Adenomyosis only requires surgery when a woman is several years from menopause and the pain the condition causes is severe, explains Mayo Clinic. This surgical treatment is a hysterectomy, where the uterus is removed. This is the only cure for adenomyosis. Surgery is usually not needed when a woman is near menopause because symptoms subside naturally afterward. Medications such as anti-inflammatory drugs and hormones can provide some relief from the symptoms of the condition.
Adenomyosis is a condition where the endometrial lining that normally grows, and is shed, from the lining of the uterus instead grows invasively into the muscle tissue of the uterus itself, explains Mayo Clinic.
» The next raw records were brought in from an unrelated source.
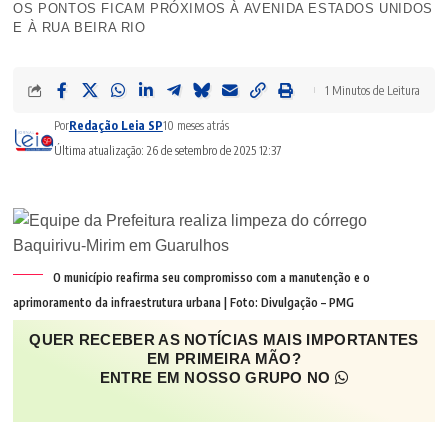
OS PONTOS FICAM PRÓXIMOS À AVENIDA ESTADOS UNIDOS
E À RUA BEIRA RIO
1 Minutos de Leitura
Por
Redação Leia SP
10 meses atrás
Última atualização: 26 de setembro de 2025 12:37
O município reafirma seu compromisso com a manutenção e o
aprimoramento da infraestrutura urbana | Foto: Divulgação – PMG
QUER RECEBER AS NOTÍCIAS MAIS IMPORTANTES
EM PRIMEIRA MÃO?
ENTRE EM NOSSO GRUPO NO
Despite its placement, it still goes through the same cycle of growing and breaking down that normal endometrial tissue does. This may only cause minor discomfort or no symptoms at all, but in more severe cases it can cause severe cramping during menstruation, stabbing pains during menstruation, pain during intercourse, prolonged menstrual bleeding and especially heavy menstrual bleeding.
Risk factors for adenomyosis include childbirth, being middle aged and prior surgeries on the uterus, Mayo Clinic says. The symptoms of adenomyosis resemble other female reproductive problems, and a biopsy cannot give a definite diagnosis. The only way to get a definite diagnosis is to remove the uterus and examine it afterward.